The Special Investigation Panel (SIP) of the Supreme Prosecutor’s Office said yesterday it would investigate former president Lee Teng-hui (李登輝) on suspicion of money laundering.
“We will look into the allegation brought against Lee,” SIP spokesman Chen Yun-nan (陳雲南) told reporters.
When asked if former president Chen Shui-bian (陳水扁) was the accuser as some local media had reported, the prosecutor said “yes.”
Chen Yun-nan said that Chen Shui-bian provided information on Lee’s alleged money laundering during the investigation. He did not elaborate on the details of the charges.

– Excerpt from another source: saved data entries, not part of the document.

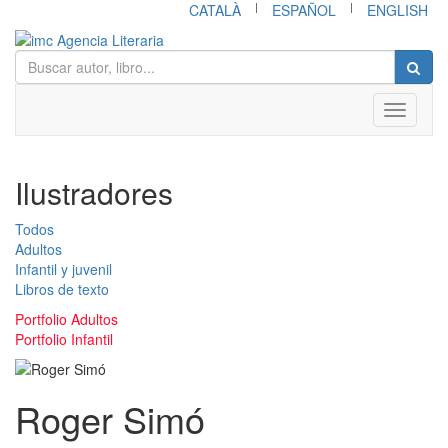
|
|
CATALÀ
ESPAÑOL
ENGLISH
Toggle
navigati
Ilustradores
Todos
Adultos
Infantil y juvenil
Libros de texto
Portfolio Adultos
Portfolio Infantil
Roger Simó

At a separate setting yesterday, the Taiwan Solidarity Union Secretary-General Lin Chih-chia (林志嘉) slammed Chen Shui-bian for blurring the focus of the case by allegedly accusing Lee — the party’s spiritual leader.
“Lee has always welcomed the prosecutors to launch a probe [into his financial dealings]. Everyone knows Chen [Shui-bian’s] only tactic left is to blur the focus. I am 200 percent confident in Lee’s integrity,” Lin said.
Later yesterday however, one of Chen Shui-bian’s defense attorneys, Shih Yi-lin (石宜琳), said his client never filed any complaints with the prosecutors against Lee. Chen Shui-bian had nothing to do with the probe into Lee’s financial dealings, Shih said.
“It is one big misunderstanding. My client never provided any information regarding [former] president Lee on his own initiative or when asked by the prosecutors,” said Shih, adding that he speculated the rumor was probably started by some “opportunistic politicians.”
Chen Shui-bian was indicted on Dec. 12 on graft charges for allegedly embezzling NT$104 million (US$3.14 million) from a special presidential fund together with his wife. Several former senior officials from his administration are also under investigation for corruption.
He has previously alleged on television that his predecessor transferred around NT$1.6 billion abroad through dummy accounts — charges Lee rejected.
Hailed as “Mr Democracy,” Lee pushed through reforms to allow direct elections of the president and national lawmakers. He was also Taiwan’s first democratically elected president. Lee served as Taiwan’s president from 1988 to 2000, when he was succeeded by Chen Shui-bian.